Impact of U.S. Growth and Inflation Data on GBP/USD
The second-quarter U.S. GDP revision to 3.8% year-on-year, coupled with weekly jobless claims falling to 218,000 and durable goods orders surging 2.9%, has provided the dollar with renewed momentum. These numbers highlight U.S. economic resilience and have reduced expectations for back-to-back Fed cuts in 2025. Meanwhile, markets await the Core PCE inflation print at 2.9% year-on-year, a figure that could cement the Fed’s cautious stance and extend downside pressure on GBP/USD if it overshoots consensus.
Bank of England Uncertainty Weighs on Sterling
Governor Andrew Bailey has acknowledged that U.K. inflation is on a downward path but linked future easing directly to progress in consumer prices. This hesitancy is complicated by other MPC members, such as Megan Greene, warning against premature cuts amid lingering upside risks. Political noise in London—calls for re-nationalization of utilities and large-scale borrowing schemes—has rattled gilt markets already strained by fragile demand. With households sitting on unusually high savings and labor conditions softening, the pound has struggled to find a solid base against the dollar.

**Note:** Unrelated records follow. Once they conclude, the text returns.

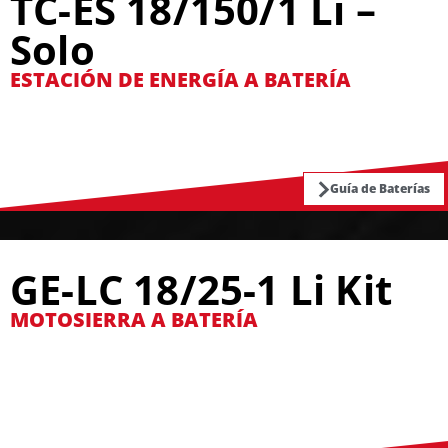
TC-ES 18/150/1 Li –
Solo
ESTACIÓN DE ENERGÍA A BATERÍA
Guía de Baterías
GE-LC 18/25-1 Li Kit
MOTOSIERRA A BATERÍA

Technical Breakdown of GBP/USD Levels
Technically, GBP/USD’s inability to reclaim 1.3390, the 23.6% Fibonacci retracement of the January–July rally, leaves bears in control. A sustained break under 1.3330 risks a slide toward 1.3255, followed by deeper targets at 1.3145 and the 200-day SMA near 1.3130. On the flip side, only a decisive recovery above 1.3470–1.3500, where the 20- and 50-day SMAs converge, would ease bearish momentum and allow a rebound toward 1.3600. Until then, the bias remains skewed to the downside with 1.3300–1.3260 acting as the next key pivot zone.

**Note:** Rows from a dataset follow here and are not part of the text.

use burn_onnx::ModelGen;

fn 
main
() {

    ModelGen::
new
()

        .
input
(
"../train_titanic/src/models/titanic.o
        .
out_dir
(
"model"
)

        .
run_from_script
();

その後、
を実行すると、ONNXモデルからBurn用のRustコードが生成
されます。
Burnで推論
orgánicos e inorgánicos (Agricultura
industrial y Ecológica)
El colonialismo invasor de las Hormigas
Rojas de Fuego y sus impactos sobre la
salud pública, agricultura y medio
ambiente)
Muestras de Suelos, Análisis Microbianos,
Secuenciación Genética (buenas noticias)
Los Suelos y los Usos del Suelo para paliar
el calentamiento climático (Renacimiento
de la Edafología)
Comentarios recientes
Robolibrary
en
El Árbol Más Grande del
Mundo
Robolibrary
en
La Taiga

Short-Term Pound Sterling Outlook Against the Dollar
The stochastic oscillator sitting below 20 suggests the pair is oversold, and price action beneath the lower Bollinger band signals the potential for a short-lived bounce. However, with market structure deteriorating since August’s 1.3139 low and with GBP/USD still capped under the broader 1.3675–1.3720 resistance band, upside moves should be treated as corrective rallies rather than a trend reversal. A failure to sustain above 1.3400 in the coming sessions would quickly put 1.3260 back on the radar.
Final Assessment: Bearish Bias Maintained on GBP/USD
Considering the stronger U.S. macro backdrop, upcoming PCE inflation data, and the Bank of England’s indecisive tone, GBP/USD remains in a bearish setup with high probability of retesting 1.3255–1.3150 in the short term. The pair is oversold enough for tactical rebounds, but with momentum firmly on the dollar’s side, rallies are likely to be capped. Based on current dynamics, the stance remains Sell on GBP/USD, with downside risks dominating until there is evidence of U.S. data softening or the BoE signaling a firmer stance against inflation.